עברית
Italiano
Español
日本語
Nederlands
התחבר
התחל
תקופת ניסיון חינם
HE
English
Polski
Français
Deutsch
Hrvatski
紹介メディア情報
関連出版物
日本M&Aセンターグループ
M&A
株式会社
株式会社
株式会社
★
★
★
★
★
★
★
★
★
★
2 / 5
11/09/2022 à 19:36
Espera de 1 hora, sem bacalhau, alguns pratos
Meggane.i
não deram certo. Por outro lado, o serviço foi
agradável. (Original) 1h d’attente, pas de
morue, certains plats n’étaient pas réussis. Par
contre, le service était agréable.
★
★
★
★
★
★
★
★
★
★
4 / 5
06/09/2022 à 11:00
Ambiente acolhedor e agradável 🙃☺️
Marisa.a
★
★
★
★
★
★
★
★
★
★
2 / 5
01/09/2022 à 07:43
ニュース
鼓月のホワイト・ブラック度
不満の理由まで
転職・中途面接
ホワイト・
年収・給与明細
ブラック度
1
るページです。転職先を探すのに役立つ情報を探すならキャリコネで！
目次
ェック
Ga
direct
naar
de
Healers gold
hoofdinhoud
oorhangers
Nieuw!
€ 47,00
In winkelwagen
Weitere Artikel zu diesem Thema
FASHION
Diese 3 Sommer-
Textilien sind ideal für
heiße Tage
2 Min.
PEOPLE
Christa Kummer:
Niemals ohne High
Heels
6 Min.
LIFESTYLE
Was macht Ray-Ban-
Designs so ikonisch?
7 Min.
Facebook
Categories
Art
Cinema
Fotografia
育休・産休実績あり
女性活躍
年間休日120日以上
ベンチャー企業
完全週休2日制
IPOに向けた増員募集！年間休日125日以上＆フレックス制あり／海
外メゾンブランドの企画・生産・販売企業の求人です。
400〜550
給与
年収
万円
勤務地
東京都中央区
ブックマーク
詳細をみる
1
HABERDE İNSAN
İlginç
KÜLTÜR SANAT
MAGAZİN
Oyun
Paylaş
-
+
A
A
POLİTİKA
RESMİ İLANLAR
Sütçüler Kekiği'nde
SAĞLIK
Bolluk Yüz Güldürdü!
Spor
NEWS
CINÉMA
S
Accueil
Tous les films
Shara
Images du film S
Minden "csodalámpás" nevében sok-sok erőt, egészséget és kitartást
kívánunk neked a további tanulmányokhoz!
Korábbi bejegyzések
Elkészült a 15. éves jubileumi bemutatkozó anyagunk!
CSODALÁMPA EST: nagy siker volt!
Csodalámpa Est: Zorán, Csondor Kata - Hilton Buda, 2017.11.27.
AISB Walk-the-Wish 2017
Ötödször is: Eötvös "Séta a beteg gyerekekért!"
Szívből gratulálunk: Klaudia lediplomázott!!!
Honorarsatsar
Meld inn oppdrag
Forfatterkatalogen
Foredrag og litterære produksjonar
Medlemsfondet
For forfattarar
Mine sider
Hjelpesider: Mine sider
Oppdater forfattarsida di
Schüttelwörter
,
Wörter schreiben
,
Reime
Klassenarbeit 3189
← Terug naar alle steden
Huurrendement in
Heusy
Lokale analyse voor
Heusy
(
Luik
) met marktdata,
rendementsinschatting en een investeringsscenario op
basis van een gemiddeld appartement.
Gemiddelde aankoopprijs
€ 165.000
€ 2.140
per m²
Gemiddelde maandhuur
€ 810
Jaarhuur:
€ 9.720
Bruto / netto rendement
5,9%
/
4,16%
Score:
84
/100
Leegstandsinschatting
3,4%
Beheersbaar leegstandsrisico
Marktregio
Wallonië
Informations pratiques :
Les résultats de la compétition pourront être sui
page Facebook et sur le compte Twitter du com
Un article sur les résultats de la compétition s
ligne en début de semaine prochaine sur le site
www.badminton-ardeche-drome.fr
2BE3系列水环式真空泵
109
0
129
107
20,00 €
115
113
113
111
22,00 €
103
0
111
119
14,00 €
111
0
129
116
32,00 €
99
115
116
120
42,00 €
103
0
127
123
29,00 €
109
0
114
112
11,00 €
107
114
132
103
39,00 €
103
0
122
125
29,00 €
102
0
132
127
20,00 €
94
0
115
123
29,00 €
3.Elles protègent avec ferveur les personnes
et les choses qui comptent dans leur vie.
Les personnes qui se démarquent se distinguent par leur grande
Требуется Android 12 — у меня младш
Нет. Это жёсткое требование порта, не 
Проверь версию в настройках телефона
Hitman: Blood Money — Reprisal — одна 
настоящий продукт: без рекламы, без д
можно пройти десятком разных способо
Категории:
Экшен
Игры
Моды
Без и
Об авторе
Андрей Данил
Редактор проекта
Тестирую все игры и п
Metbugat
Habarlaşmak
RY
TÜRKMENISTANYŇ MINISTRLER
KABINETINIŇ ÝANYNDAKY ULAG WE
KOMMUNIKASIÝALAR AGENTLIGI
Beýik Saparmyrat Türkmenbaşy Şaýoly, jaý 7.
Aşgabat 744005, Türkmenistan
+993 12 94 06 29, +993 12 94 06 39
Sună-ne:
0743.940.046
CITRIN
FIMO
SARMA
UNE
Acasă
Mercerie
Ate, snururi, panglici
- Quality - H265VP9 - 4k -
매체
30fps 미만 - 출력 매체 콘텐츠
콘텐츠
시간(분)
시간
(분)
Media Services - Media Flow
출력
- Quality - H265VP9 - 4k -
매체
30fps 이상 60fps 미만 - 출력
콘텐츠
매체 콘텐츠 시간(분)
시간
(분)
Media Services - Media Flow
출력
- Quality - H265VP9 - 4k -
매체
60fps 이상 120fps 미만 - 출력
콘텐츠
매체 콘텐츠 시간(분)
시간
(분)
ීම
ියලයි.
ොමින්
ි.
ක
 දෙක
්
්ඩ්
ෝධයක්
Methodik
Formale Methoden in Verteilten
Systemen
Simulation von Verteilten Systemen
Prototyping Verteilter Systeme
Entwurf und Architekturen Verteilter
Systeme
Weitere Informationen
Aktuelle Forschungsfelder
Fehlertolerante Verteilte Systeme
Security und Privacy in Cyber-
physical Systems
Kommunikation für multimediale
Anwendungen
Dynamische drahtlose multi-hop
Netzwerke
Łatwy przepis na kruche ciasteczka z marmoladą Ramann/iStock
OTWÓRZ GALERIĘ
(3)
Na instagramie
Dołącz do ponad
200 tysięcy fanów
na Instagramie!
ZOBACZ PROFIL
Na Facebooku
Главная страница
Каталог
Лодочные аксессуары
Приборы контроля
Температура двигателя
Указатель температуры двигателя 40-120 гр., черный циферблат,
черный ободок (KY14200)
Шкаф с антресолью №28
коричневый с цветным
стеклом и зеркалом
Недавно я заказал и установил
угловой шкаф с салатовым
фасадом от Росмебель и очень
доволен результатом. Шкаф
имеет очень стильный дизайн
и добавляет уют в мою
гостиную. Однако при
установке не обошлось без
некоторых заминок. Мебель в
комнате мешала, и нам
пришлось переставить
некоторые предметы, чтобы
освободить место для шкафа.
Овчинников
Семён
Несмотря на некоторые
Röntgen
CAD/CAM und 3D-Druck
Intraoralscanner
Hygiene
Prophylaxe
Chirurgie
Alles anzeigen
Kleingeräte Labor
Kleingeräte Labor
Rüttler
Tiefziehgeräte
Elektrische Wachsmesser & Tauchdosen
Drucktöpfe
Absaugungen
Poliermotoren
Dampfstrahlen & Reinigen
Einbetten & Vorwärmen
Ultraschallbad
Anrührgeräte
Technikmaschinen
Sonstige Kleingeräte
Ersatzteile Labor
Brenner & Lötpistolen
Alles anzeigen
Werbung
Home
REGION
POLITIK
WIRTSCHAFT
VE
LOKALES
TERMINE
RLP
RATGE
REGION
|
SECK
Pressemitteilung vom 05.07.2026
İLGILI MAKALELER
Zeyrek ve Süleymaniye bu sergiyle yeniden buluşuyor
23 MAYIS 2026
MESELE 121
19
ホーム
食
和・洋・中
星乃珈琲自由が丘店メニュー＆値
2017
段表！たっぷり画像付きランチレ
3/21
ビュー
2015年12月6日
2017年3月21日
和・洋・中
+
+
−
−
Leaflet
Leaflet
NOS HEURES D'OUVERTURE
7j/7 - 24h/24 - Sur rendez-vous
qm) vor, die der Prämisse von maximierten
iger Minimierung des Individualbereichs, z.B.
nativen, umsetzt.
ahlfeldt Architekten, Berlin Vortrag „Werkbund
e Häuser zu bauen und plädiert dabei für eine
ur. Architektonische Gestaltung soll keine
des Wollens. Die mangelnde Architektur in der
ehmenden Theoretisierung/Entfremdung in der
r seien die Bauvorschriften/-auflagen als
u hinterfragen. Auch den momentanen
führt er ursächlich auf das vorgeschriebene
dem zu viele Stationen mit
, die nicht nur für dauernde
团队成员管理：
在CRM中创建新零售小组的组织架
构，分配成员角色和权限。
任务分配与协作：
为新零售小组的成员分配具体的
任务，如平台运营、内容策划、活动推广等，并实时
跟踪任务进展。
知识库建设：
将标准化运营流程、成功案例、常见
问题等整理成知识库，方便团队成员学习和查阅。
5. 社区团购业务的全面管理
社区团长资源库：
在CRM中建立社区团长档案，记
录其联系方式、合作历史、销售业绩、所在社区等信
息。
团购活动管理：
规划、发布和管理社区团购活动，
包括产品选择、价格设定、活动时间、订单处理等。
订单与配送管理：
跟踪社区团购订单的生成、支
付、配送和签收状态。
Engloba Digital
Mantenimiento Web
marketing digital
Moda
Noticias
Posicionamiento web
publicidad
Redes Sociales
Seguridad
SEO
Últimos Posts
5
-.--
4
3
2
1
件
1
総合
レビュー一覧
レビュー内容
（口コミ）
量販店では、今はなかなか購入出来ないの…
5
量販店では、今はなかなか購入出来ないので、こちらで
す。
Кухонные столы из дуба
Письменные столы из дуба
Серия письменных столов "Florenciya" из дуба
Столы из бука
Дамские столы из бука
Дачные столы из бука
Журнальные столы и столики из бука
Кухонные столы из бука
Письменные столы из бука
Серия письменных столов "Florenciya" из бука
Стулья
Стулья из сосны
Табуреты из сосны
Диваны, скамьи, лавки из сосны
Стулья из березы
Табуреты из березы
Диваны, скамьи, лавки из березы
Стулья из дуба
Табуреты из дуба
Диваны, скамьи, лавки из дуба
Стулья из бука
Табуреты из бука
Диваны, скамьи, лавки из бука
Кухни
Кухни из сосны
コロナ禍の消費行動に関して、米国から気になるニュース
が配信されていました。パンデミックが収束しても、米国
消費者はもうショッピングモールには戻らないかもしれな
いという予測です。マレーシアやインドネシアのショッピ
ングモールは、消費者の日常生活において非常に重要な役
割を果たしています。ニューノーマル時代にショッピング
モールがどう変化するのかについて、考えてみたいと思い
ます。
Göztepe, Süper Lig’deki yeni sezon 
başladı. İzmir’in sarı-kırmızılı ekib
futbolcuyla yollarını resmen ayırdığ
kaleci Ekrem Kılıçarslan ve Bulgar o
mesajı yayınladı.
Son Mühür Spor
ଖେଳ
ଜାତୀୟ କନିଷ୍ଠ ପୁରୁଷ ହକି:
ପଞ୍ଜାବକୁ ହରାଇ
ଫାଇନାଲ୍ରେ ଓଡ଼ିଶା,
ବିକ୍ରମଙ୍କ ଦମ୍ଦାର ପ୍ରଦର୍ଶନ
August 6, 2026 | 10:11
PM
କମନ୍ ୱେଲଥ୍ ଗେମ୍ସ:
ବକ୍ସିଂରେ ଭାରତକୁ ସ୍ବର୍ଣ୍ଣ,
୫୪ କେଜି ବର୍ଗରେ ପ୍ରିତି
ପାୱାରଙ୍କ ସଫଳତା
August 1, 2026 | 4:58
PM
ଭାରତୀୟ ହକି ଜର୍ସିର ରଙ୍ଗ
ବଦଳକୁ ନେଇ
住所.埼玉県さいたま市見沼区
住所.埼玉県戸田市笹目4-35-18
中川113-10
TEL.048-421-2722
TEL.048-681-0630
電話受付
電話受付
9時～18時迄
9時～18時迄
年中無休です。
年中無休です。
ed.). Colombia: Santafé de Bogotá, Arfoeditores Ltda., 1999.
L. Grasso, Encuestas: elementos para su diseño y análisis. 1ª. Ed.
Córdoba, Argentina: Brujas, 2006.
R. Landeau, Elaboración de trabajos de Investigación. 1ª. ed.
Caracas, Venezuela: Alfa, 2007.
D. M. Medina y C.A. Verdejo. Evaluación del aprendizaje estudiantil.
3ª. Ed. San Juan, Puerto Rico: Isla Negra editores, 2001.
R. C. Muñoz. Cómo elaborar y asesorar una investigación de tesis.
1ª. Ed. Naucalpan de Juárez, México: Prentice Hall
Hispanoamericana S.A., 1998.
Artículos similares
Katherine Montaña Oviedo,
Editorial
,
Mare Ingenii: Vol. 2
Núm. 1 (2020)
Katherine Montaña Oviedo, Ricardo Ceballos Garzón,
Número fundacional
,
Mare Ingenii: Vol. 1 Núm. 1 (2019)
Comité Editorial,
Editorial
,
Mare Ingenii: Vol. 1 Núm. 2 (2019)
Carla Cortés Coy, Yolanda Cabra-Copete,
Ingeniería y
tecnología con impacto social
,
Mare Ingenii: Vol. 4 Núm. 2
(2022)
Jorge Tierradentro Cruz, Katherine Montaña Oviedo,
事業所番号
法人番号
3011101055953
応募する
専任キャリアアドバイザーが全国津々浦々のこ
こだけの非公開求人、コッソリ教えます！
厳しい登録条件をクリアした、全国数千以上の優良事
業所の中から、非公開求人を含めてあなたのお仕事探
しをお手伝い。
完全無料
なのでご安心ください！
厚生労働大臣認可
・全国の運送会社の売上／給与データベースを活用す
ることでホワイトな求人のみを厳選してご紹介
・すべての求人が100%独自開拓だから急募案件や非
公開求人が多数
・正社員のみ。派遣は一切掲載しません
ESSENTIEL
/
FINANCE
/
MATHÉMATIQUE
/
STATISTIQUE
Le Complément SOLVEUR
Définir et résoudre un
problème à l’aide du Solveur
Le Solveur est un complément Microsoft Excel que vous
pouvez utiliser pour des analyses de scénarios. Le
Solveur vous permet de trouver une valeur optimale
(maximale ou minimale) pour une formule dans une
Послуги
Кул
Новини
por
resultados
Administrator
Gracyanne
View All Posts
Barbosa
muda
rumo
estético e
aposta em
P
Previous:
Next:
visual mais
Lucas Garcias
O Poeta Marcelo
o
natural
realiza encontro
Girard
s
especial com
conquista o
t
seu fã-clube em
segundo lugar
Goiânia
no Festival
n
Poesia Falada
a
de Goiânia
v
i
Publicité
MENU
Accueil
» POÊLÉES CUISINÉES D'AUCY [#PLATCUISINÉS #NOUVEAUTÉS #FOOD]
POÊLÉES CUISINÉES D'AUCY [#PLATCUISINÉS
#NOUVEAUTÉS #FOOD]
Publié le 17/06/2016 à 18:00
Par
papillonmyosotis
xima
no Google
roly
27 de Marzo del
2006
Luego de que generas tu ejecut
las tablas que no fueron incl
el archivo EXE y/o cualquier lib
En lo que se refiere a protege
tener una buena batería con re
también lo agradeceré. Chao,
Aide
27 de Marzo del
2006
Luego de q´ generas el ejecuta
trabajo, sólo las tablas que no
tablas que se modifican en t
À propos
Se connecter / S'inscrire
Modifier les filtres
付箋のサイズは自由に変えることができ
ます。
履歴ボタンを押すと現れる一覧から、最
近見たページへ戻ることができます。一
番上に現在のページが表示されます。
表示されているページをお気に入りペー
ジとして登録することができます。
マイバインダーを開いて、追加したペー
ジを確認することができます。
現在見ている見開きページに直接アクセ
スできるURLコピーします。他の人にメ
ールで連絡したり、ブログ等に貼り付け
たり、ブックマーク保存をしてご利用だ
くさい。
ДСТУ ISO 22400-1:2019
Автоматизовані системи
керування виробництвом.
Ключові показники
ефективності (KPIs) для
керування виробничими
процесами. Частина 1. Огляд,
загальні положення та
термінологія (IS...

TASK BRIEF
Write out exactly the lines above between the line with "naar alle steden" and the line with "www.badminton-ardeche-drome.fr", inclusive, and nothing beyond them.

EXPECTED OUTPUT
← Terug naar alle steden
Huurrendement in
Heusy
Lokale analyse voor
Heusy
(
Luik
) met marktdata,
rendementsinschatting en een investeringsscenario op
basis van een gemiddeld appartement.
Gemiddelde aankoopprijs
€ 165.000
€ 2.140
per m²
Gemiddelde maandhuur
€ 810
Jaarhuur:
€ 9.720
Bruto / netto rendement
5,9%
/
4,16%
Score:
84
/100
Leegstandsinschatting
3,4%
Beheersbaar leegstandsrisico
Marktregio
Wallonië
Informations pratiques :
Les résultats de la compétition pourront être sui
page Facebook et sur le compte Twitter du com
Un article sur les résultats de la compétition s
ligne en début de semaine prochaine sur le site
www.badminton-ardeche-drome.fr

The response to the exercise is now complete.